═══ SOURCE DATA ═══

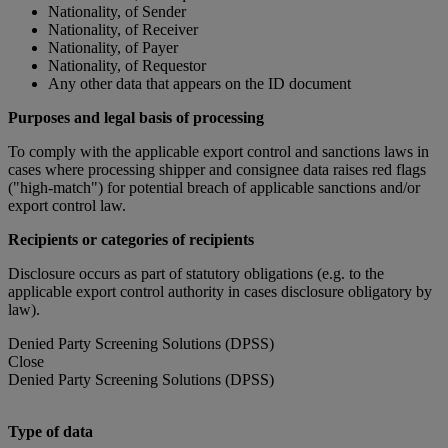
Nationality, of Sender
Nationality, of Receiver
Nationality, of Payer
Nationality, of Requestor
Any other data that appears on the ID document
Purposes and legal basis of processing
To comply with the applicable export control and sanctions laws in
cases where processing shipper and consignee data raises red flags
("high-match") for potential breach of applicable sanctions and/or
export control law.
Recipients or categories of recipients
Disclosure occurs as part of statutory obligations (e.g. to the
applicable export control authority in cases disclosure obligatory by
law).
Denied Party Screening Solutions (DPSS)
Close
Denied Party Screening Solutions (DPSS)
Type of data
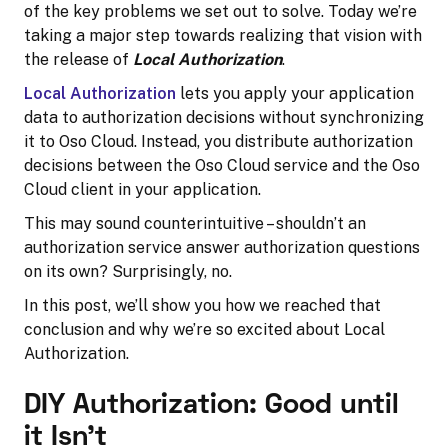
of the key problems we set out to solve. Today we’re
taking a major step towards realizing that vision with
the release of
Local Authorization
.
Local Authorization
lets you apply your application
data to authorization decisions without synchronizing
it to Oso Cloud. Instead, you distribute authorization
decisions between the Oso Cloud service and the Oso
Cloud client in your application.
This may sound counterintuitive – shouldn’t an
authorization service answer authorization questions
on its own? Surprisingly, no.
In this post, we’ll show you how we reached that
conclusion and why we’re so excited about Local
Authorization.
DIY Authorization: Good until
it Isn’t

═══

[PROBLEM STATEMENT] Copy all the material exactly; omit images.

[SOLVED PROBLEM]
Nationality, of Sender
Nationality, of Receiver
Nationality, of Payer
Nationality, of Requestor
Any other data that appears on the ID document
Purposes and legal basis of processing
To comply with the applicable export control and sanctions laws in
cases where processing shipper and consignee data raises red flags
("high-match") for potential breach of applicable sanctions and/or
export control law.
Recipients or categories of recipients
Disclosure occurs as part of statutory obligations (e.g. to the
applicable export control authority in cases disclosure obligatory by
law).
Denied Party Screening Solutions (DPSS)
Close
Denied Party Screening Solutions (DPSS)
Type of data
of the key problems we set out to solve. Today we’re
taking a major step towards realizing that vision with
the release of
Local Authorization
.
Local Authorization
lets you apply your application
data to authorization decisions without synchronizing
it to Oso Cloud. Instead, you distribute authorization
decisions between the Oso Cloud service and the Oso
Cloud client in your application.
This may sound counterintuitive – shouldn’t an
authorization service answer authorization questions
on its own? Surprisingly, no.
In this post, we’ll show you how we reached that
conclusion and why we’re so excited about Local
Authorization.
DIY Authorization: Good until
it Isn’t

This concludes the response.